3 October, 2005
Today I met Kaif, a boy down the street! He’s nine, a whole year older than me! But our birthdays are close. We played football together with his old ball. He needs a new one, this one has patches holding it together. It was still fun, though! We’re gonna play more tomorrow!
6 June, 2009
Kaif visited me last night and told me he wouldn’t be seeing me again. He didn’t understand it any better than me. But a long time ago we promised each other that we’d always be friends, no matter what.
Kaif had to move away, and now I’m alone.

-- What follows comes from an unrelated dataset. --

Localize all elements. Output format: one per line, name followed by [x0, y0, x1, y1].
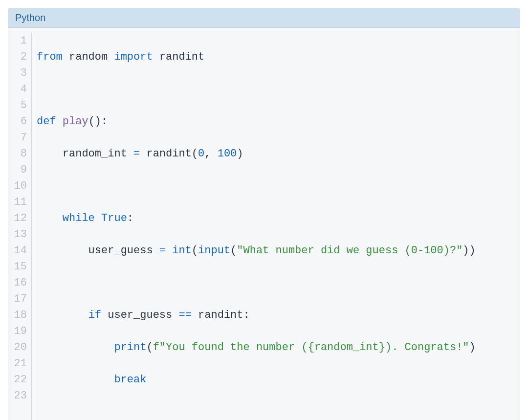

We played together for four years. Hide and seek, tag, football, catch, everything! He was a good friend. But he had to leave today. I don’t understand why. I thought we were both Israeli. We both live in Israel, after all, or at least he used to. They said his parents were in trouble for something. But they wouldn’t tell me what, so I don’t know if I believe them.
My dad says that we’re Jewish and he’s Palestinian, and that seems to make a difference to grown-ups. It didn’t make a difference to us. It seems like they were just the wrong people group. Ethnicity, I think. That’s a word I learned in school. Ethnicity is a label that people use to be mean to other people without a good reason. People like Kaif. I don’t like ethnicity.
30 March, 2018
The Palestinians in Gaza tried to re-enter Israel today. They called it the “March of Return,” and they claimed that they were protesting peacefully. I didn’t see it that way. There’s nothing peaceful about an angry mob. My sergeant didn’t see it that way, either. And he told us to fire warning shots. Lethal warning shots.
So I did, because in the army you do what your commanders tell you and you don’t ask questions. I did for that reason, and I did because I believe that I must help protect my country. So I aimed my rifle, and the scope fell on a Palestinian man around my age. His face was haggard and his beard was scruffy, but through the telescopic sighting there was no mistaking him. It was Kaif.
I pulled the trigger. I had to; I was told to, and you don’t question your orders. You don’t hold back, not in this kind of situation. He died. That one shot was all it took. But I know I’d do it again if I was asked to. I’d do it again in a heartbeat.
When I was a kid, I never would have done that. What would me from childhood think of me today? I can’t know, but I know that Kaif wasn’t the only little boy that died today.